A single GPU ALU is actually fairly slow when compared to a x86 CPU. The speed-up from a GPU comes from using hundreds of them at a time. So it’s not unexpected to see this type of difference if using only a single thread.

  • Mat

Mat, first of all, thanks for you help and patience!

I think that I did what you suggested; the new program is at the bottom of this post. I also corrected a shortcut I took before, so that now the program works correctly for more than one block.
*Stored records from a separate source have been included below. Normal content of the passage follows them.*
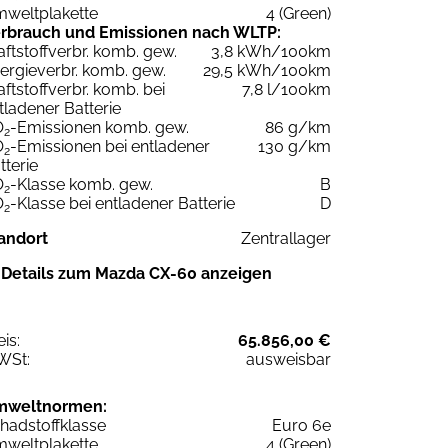
weltplakette
4 (Green)
rbrauch und Emissionen nach WLTP:
aftstoffverbr. komb. gew.
3,8 kWh/100km
ergieverbr. komb. gew.
29,5 kWh/100km
aftstoffverbr. komb. bei
7,8 l/100km
tladener Batterie
O
-Emissionen komb. gew.
86 g/km
2
O
-Emissionen bei entladener
130 g/km
2
tterie
O
-Klasse komb. gew.
B
2
O
-Klasse bei entladener Batterie
D
2
andort
Zentrallager
Details zum Mazda CX-60 anzeigen
eis:
65.856,00 €
WSt:
ausweisbar
mweltnormen:
hadstoffklasse
Euro 6e
weltplakette
4 (Green)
I added a block dimension to the arrays that are being sorted; maybe there is better solution, but I would not know what it is. The extra dimension of course reduces the maximum size of the arrays with which one can deal, and that is a serious limitation.

I’ve played around with numbers of threads and blocks but I cannot get the GPU version to run more than 5 times as fast as the emulated CPU version. Given that our system has four CPUs that can be used in parallel with far fewer special tricks, this makes GPU programming an unjustifiable waste of time, if indeed this is the best one can do with cudafortran.

The reason for my saying this is that I’m trying to figure out whether I should advise my students to learn and use GPU techniques with all their serious current limitations, not to mention bleeding edge effects. Right now my impression is that they would be much more productive without GPUs.

It’s not a conclusion I like, because it would mean that I spent a lot of time money for nothing, but I’m optimistic, and there still is a high probability that I’m doing something stupid.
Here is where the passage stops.